**EXERCISE GOAL**:
All records are to be reproduced verbatim, with images omitted.

**GIVEN DATA**:
▶

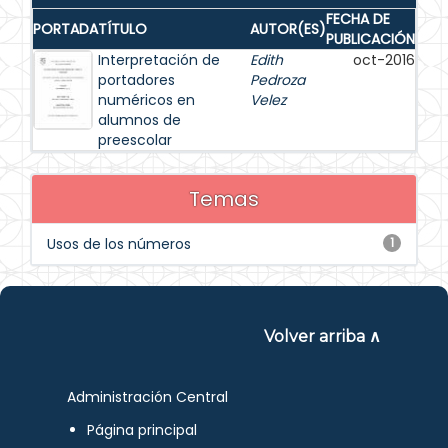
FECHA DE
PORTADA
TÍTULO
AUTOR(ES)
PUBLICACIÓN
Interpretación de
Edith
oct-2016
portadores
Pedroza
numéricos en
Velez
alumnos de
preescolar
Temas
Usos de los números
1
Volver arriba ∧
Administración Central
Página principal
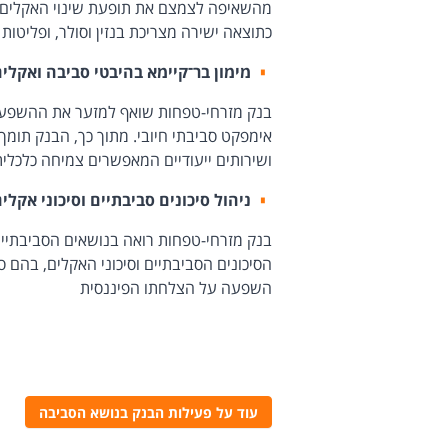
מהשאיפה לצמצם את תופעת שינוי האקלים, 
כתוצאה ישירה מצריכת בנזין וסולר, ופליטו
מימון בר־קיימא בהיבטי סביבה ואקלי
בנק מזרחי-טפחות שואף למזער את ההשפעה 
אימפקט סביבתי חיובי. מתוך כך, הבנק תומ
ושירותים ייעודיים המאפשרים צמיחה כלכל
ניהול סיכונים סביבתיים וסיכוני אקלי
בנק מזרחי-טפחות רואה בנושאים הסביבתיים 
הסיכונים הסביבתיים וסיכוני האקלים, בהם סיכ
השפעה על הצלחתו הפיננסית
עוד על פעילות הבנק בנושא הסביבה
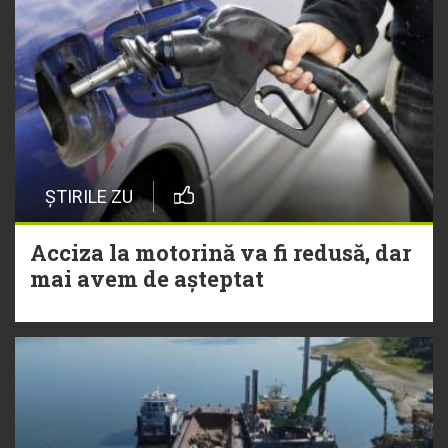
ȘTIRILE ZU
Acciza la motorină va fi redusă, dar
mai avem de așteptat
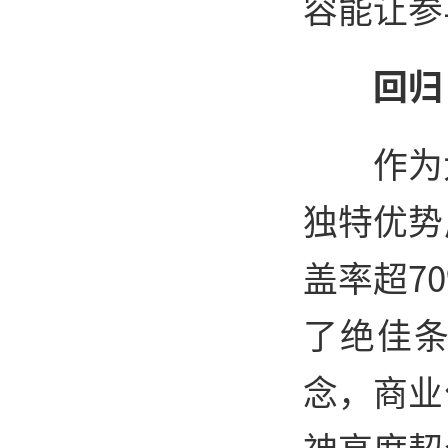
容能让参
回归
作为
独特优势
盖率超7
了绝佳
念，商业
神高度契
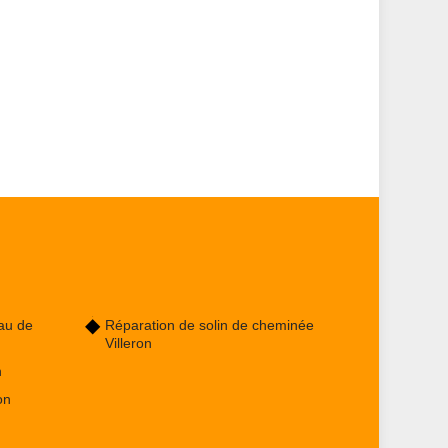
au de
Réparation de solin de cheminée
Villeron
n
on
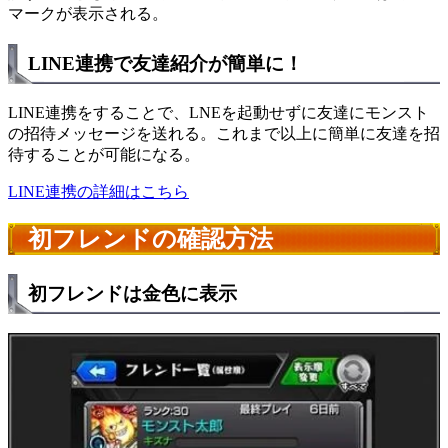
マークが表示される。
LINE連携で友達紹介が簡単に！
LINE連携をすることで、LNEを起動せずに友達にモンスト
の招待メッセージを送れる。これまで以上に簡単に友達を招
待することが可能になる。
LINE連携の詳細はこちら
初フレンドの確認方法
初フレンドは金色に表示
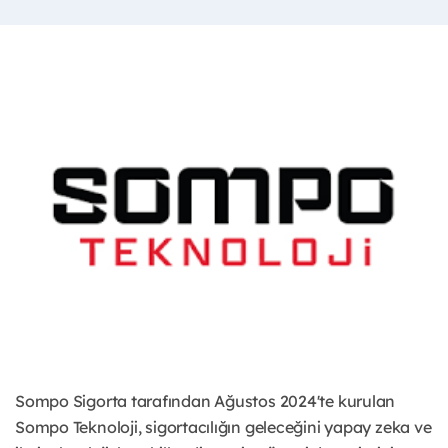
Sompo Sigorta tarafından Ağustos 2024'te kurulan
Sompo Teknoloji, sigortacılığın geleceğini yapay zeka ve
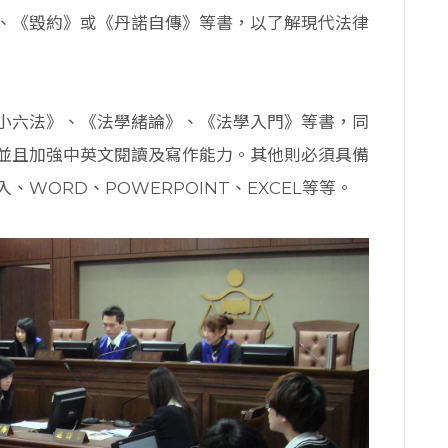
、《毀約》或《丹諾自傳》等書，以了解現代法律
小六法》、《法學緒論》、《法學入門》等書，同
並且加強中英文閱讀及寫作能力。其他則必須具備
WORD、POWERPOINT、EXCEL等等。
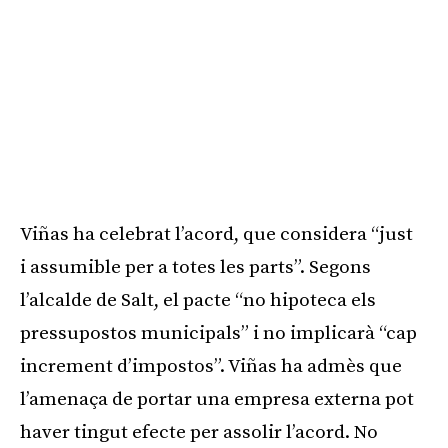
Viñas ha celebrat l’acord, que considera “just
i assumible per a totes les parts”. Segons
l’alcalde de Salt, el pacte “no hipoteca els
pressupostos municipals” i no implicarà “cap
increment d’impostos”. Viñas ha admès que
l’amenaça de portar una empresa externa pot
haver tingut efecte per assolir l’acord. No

◀

**ANSWER TO THE PROBLEM**:
FECHA DE
PORTADA
TÍTULO
AUTOR(ES)
PUBLICACIÓN
Interpretación de
Edith
oct-2016
portadores
Pedroza
numéricos en
Velez
alumnos de
preescolar
Temas
Usos de los números
1
Volver arriba ∧
Administración Central
Página principal
מהשאיפה לצמצם את תופעת שינוי האקלים, 
כתוצאה ישירה מצריכת בנזין וסולר, ופליטו
מימון בר־קיימא בהיבטי סביבה ואקלי
בנק מזרחי-טפחות שואף למזער את ההשפעה 
אימפקט סביבתי חיובי. מתוך כך, הבנק תומ
ושירותים ייעודיים המאפשרים צמיחה כלכל
ניהול סיכונים סביבתיים וסיכוני אקלי
בנק מזרחי-טפחות רואה בנושאים הסביבתיים 
הסיכונים הסביבתיים וסיכוני האקלים, בהם סיכ
השפעה על הצלחתו הפיננסית
עוד על פעילות הבנק בנושא הסביבה
ȘTIRILE ZU
Acciza la motorină va fi redusă, dar
mai avem de așteptat
容能让参
回归
作为
独特优势
盖率超7
了绝佳
念，商业
神高度契
au de
Réparation de solin de cheminée
Villeron
n
on
マークが表示される。
LINE連携で友達紹介が簡単に！
LINE連携をすることで、LNEを起動せずに友達にモンスト
の招待メッセージを送れる。これまで以上に簡単に友達を招
待することが可能になる。
LINE連携の詳細はこちら
初フレンドの確認方法
初フレンドは金色に表示
Sompo Sigorta tarafından Ağustos 2024'te kurulan
Sompo Teknoloji, sigortacılığın geleceğini yapay zeka ve
、《毀約》或《丹諾自傳》等書，以了解現代法律
小六法》、《法學緒論》、《法學入門》等書，同
並且加強中英文閱讀及寫作能力。其他則必須具備
WORD、POWERPOINT、EXCEL等等。
Viñas ha celebrat l’acord, que considera “just
i assumible per a totes les parts”. Segons
l’alcalde de Salt, el pacte “no hipoteca els
pressupostos municipals” i no implicarà “cap
increment d’impostos”. Viñas ha admès que
l’amenaça de portar una empresa externa pot
haver tingut efecte per assolir l’acord. No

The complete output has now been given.